■ Work to be completed
Set down the material again. Keep every line exactly as it is.

═══ Records shown

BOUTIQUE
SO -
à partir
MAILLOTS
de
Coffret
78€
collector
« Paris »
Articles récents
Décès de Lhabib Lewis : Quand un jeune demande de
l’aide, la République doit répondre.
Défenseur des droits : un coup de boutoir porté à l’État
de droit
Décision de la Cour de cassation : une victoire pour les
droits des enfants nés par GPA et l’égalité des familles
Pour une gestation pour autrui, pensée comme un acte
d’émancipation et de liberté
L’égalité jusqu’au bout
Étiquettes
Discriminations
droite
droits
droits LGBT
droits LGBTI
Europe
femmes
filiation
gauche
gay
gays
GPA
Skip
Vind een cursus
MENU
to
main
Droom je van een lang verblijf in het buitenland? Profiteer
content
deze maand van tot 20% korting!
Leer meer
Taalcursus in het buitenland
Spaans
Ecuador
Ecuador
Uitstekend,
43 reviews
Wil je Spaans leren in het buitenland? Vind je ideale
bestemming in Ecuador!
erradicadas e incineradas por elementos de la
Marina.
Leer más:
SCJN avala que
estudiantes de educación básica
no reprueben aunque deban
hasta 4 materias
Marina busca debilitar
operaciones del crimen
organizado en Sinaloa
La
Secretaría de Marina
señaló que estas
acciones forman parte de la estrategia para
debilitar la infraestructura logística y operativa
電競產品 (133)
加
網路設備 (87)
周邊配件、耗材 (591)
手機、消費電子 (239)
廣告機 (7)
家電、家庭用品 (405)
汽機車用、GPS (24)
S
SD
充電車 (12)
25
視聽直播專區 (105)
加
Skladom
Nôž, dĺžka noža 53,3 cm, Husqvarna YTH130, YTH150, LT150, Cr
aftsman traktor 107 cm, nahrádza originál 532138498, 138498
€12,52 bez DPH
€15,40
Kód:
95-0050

══════

■ Solution below
BOUTIQUE
SO -
à partir
MAILLOTS
de
Coffret
78€
collector
« Paris »
Articles récents
Décès de Lhabib Lewis : Quand un jeune demande de
l’aide, la République doit répondre.
Défenseur des droits : un coup de boutoir porté à l’État
de droit
Décision de la Cour de cassation : une victoire pour les
droits des enfants nés par GPA et l’égalité des familles
Pour une gestation pour autrui, pensée comme un acte
d’émancipation et de liberté
L’égalité jusqu’au bout
Étiquettes
Discriminations
droite
droits
droits LGBT
droits LGBTI
Europe
femmes
filiation
gauche
gay
gays
GPA
Skip
Vind een cursus
MENU
to
main
Droom je van een lang verblijf in het buitenland? Profiteer
content
deze maand van tot 20% korting!
Leer meer
Taalcursus in het buitenland
Spaans
Ecuador
Ecuador
Uitstekend,
43 reviews
Wil je Spaans leren in het buitenland? Vind je ideale
bestemming in Ecuador!
erradicadas e incineradas por elementos de la
Marina.
Leer más:
SCJN avala que
estudiantes de educación básica
no reprueben aunque deban
hasta 4 materias
Marina busca debilitar
operaciones del crimen
organizado en Sinaloa
La
Secretaría de Marina
señaló que estas
acciones forman parte de la estrategia para
debilitar la infraestructura logística y operativa
電競產品 (133)
加
網路設備 (87)
周邊配件、耗材 (591)
手機、消費電子 (239)
廣告機 (7)
家電、家庭用品 (405)
汽機車用、GPS (24)
S
SD
充電車 (12)
25
視聽直播專區 (105)
加
Skladom
Nôž, dĺžka noža 53,3 cm, Husqvarna YTH130, YTH150, LT150, Cr
aftsman traktor 107 cm, nahrádza originál 532138498, 138498
€12,52 bez DPH
€15,40
Kód:
95-0050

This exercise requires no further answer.